Multiplying by 1 adds a restriction?

[tahayassen]

(a-b)=(a-b)*1\\ =(a-b)\frac { a+b }{ a+b } \\ =\frac { { a }^{ 2 }-{ b }^{ 2 } }{ a+b }

But now we have the restriction that a+b≠0?

 

[arildno]

It is the identification of 1=(a+b)/(a+b) that introduces that restriction, not multiplying with 1 as such.

 

[tahayassen]

It is the identification of 1=(a+b)/(a+b) that introduces that restriction, not multiplying with 1 as such.

So how come we do that all the time in algebra (multiplying by the conjugate) to get rid of annoying radicals? Doesn't that make it not equal to the previous line?

 

[arildno]

So how come we do that all the time with binomial conjugates?

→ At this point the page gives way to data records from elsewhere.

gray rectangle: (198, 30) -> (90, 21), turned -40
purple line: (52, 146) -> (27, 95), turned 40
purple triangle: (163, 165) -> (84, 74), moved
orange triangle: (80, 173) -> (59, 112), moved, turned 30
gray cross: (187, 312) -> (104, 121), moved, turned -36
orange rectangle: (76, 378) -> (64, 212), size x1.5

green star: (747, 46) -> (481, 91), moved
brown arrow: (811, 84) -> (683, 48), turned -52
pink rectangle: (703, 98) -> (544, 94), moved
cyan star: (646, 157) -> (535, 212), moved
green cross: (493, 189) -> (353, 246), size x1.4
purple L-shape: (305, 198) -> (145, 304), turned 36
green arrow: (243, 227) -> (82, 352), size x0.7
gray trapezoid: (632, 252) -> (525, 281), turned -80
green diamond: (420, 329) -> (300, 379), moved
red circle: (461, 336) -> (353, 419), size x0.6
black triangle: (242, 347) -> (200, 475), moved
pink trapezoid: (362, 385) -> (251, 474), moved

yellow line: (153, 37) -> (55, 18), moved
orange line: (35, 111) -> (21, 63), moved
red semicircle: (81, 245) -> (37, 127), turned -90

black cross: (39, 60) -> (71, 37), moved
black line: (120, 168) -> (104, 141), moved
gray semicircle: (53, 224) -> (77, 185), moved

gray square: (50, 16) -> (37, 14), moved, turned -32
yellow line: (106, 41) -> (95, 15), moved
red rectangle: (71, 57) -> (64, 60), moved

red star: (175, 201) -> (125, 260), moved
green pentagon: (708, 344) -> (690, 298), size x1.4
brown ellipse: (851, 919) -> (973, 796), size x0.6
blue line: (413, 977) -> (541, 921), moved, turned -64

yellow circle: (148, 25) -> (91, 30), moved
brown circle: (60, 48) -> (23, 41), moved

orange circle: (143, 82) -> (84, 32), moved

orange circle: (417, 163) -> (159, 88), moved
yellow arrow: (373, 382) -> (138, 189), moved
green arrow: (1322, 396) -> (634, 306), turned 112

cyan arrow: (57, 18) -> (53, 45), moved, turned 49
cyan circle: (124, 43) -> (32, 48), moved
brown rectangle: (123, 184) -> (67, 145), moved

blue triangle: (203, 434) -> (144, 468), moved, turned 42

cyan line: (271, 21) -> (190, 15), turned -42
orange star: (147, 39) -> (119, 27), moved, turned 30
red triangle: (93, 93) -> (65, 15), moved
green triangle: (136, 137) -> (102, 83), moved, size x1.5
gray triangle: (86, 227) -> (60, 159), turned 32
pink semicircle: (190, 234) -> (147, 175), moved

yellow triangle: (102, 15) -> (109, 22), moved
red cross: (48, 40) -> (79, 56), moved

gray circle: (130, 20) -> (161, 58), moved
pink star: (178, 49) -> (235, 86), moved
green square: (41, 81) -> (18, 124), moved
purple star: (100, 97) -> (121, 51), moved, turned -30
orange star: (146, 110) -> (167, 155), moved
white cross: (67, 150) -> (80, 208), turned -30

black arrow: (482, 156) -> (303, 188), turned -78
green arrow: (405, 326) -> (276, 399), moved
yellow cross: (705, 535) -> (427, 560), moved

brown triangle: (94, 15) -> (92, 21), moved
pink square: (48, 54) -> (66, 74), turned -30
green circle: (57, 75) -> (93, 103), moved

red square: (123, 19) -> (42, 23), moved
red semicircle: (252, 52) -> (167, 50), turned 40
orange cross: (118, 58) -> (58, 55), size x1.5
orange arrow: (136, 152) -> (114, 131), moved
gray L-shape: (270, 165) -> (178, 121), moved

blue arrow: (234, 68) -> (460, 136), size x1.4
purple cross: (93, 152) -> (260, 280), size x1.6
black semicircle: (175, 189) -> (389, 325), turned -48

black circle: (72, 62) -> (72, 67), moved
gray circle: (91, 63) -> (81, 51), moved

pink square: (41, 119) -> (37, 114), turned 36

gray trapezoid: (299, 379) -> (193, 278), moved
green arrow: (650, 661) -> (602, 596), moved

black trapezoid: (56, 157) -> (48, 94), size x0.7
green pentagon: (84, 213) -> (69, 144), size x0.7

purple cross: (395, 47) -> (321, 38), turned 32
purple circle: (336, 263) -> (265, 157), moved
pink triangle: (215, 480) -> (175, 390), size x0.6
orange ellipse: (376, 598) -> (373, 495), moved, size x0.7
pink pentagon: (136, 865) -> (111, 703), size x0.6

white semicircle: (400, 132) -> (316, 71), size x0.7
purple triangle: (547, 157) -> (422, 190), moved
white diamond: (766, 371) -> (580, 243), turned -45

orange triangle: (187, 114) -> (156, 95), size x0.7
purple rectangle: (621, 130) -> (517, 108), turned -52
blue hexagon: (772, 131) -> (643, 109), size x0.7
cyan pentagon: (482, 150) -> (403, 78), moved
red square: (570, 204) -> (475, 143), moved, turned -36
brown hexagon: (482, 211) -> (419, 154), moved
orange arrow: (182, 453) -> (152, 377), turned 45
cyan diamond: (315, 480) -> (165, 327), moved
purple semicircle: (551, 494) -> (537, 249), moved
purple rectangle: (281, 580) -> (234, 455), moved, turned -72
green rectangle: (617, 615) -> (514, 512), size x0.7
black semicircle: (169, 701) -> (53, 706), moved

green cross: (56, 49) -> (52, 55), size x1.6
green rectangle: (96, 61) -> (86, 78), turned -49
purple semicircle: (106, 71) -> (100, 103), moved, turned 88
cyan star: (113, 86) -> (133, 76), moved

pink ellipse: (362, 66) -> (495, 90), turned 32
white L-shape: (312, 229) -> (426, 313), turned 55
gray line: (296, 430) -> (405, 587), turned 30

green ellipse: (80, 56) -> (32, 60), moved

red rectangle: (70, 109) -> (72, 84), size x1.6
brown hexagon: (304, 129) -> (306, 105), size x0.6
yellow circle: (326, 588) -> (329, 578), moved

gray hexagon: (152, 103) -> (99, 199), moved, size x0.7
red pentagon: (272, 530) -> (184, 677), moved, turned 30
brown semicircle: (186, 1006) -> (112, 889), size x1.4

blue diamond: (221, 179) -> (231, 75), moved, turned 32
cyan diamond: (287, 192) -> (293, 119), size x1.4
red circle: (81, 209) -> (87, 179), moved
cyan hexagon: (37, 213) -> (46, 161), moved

Doesn't that make it not equal to the previous line?

Basically because the case a+b=0 can usually be treated as an uninteresting special case.

 

[tahayassen]

Basically because the case a+b=0 can usually be treated as an uninteresting special case.

Ah.

Just FYI, I have an unanswered thread over here: https://www.physicsforums.com/showthread.php?t=648782

 

[Mark44]

You can always multiply by 1 to get a new expression with the same value. The problem here is that what you multiplied by [ (a + b)/(a + b) ] isn't identically 1, and it is those values of a and b that cause a problem.